Помнится, проснулся я тогда рано и с неизбывной тоскою долго маялся, вроде бы помереть мне сей же миг, искоса глядел на тусклый ее профиль, на заспанный тупенький носик и рыжую бородавку над верхней губой, и так мне стало тошно, что готов был я разрыдаться. Отчего, какая такая смута незвано полонила меня, и я, растравленный совестью и жалостью, долго себя мытарил и казнил. Но почему тогда же не сбежал от греха, кто знает: словно бы хотелось испытать себе уготованное. А помаявшись до утра, вдруг на все махнул рукою и решил, что Она даже вовсе и не дурна, а от любви моей и вовсе захорошеет, да и ежели по совести судить, то и я не красавец, носат и губаст, лешачьего лика – так что самая, выходит, пара.

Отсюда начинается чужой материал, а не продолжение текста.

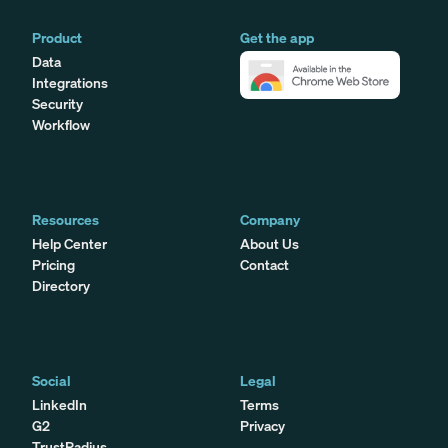
Product
Get the app
Data
Integrations
Security
Workflow
Resources
Company
Help Center
About Us
Pricing
Contact
Directory
Social
Legal
LinkedIn
Terms
G2
Privacy
TrustRadius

Утром Она объявила матери, что мы поженились, а я не возразил, и старуха сразу развернулась широко, добыла спирту, наварила студня, нажарила свежих наваг, нашелся оковалок застывшего сала – вот и застолье. Другим вечером свадьба отыгралась скорая, пьяная, молчаливая: мужики темно налились спиртом и пали, где сон блаженный застал, а мы, помнится, возлегли в горенке на высоко взбитые пуховые перины, душно пахнущие, и глубоко утонули в простынях. И тогда вновь что-то грустно и больно надорвалось во мне: то, знать, навестило впервые предчувствие. А через полгода, наверное, после свадьбы, молчаливо миновав родных в Городе, уехали мы в Вазицу; жена скоро налилась телом, и плечи покато отекли. Теперь уже постоянно Она мостила над жидкими русыми волосенками толстую чужую косу, сплетая кренделем, отчего голова в затылке становилась до безобразия плоской.
Дети бы пошли, так, может быть, и уладилась бы наша общая жизнь: но тут словно бы засохли оба на корню, и бесплодная любовь наша стала мукою и долгим грехом оттого, что так неловко и дурно сошлись.